It’s finally spring. Yes despite the fact a month ago it was snowing, spring is officially here. The past few months have been horrible for me. I hate the colder darker months and during that time I feel l become such a hoarder of well, junk. I for one have definitely caught the spring cleaning bug and this week I am trying to completely declutter my life and get myself ready for the warmer (fingers crossed) months.
I’ve always been someone that has a lot of stuff. Not meaningful stuff. Just stuff that I once really liked but haven’t used or worn in a very long time. My wardrobe is the main place where all this stuff goes. I feel like I can sort through and donate clothes to charity three times a year but I still have so much stuff that I never wear. So generally that is my first port of call when I want to organise my life. I sit down and pull all my clothes out of the wardrobe. Anything I haven’t worn in months or I don’t have the urge to wear, gets put in a charity bag and sent off. Now generally this an take longer than a day simply because sometimes the decision between keep or bin is a hard one for me to make.

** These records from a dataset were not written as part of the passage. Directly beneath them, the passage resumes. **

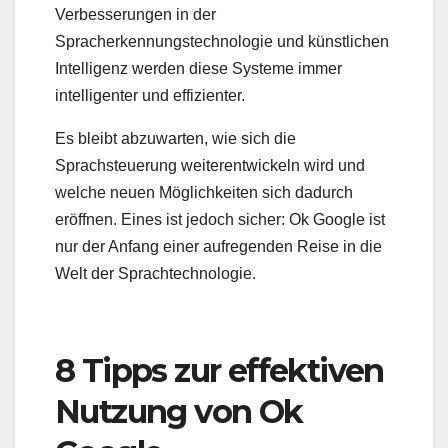
Verbesserungen in der
Spracherkennungstechnologie und künstlichen
Intelligenz werden diese Systeme immer
intelligenter und effizienter.
Es bleibt abzuwarten, wie sich die
Sprachsteuerung weiterentwickeln wird und
welche neuen Möglichkeiten sich dadurch
eröffnen. Eines ist jedoch sicher: Ok Google ist
nur der Anfang einer aufregenden Reise in die
Welt der Sprachtechnologie.
8 Tipps zur effektiven
Nutzung von Ok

When I’ve finally done that I tackle my shelves. Once again I sort out what I use and what I don’t. Books I never read go to charity and the cycle repeats until I feel I have kept only what I need and use. Honestly this declutter feels amazing. Buy some fresh flowers and I feel like nothing could make me happier.
My other spring clean I am currently doing is cleaning up my mental and physical health. I spoke in my last post about losing who I was and what made me happy. So this week I’ve started fresh, I’m back in the gym and my diet is better than it was. I’m currently aiming to train four times a week. Those four times a week could be whenever I feel like it. Whether it be an evening rock climbing with my boyfriend or doing a spin class or simply just hitting the weights in the gym. I want to enjoy my exercise and not feel like it is a chore or something that I have to do. I’m following the same idea with my diet. It’s never going to be 100% “clean” and I am completely fine with that. I want to try new foods and fall in love with eating again.
I just feel like spring is the perfect fresh start and that’s what I am aiming for right now. Fresh.